• [Data for this task]

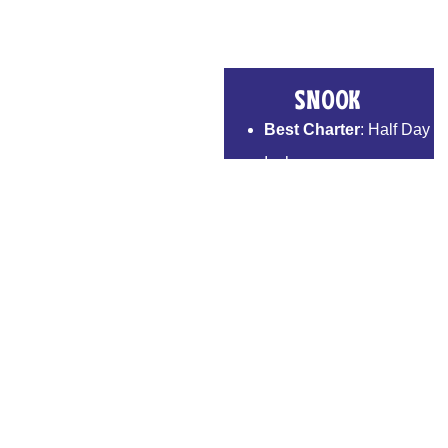
Snook
Best Charter
: Half Day
Inshore
Techniques We Use
:
Silver Mullet, Threadfin
Herring
Peak Season
: Mar –
Jul
Bait We Use
: Pinfish
Table Fare
: Excellent
Book Now >>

• [About this task]
Set down all the lines above exactly as they appear, with no pictures.

• [Reply]
Snook
Best Charter
: Half Day
Inshore
Techniques We Use
:
Silver Mullet, Threadfin
Herring
Peak Season
: Mar –
Jul
Bait We Use
: Pinfish
Table Fare
: Excellent
Book Now >>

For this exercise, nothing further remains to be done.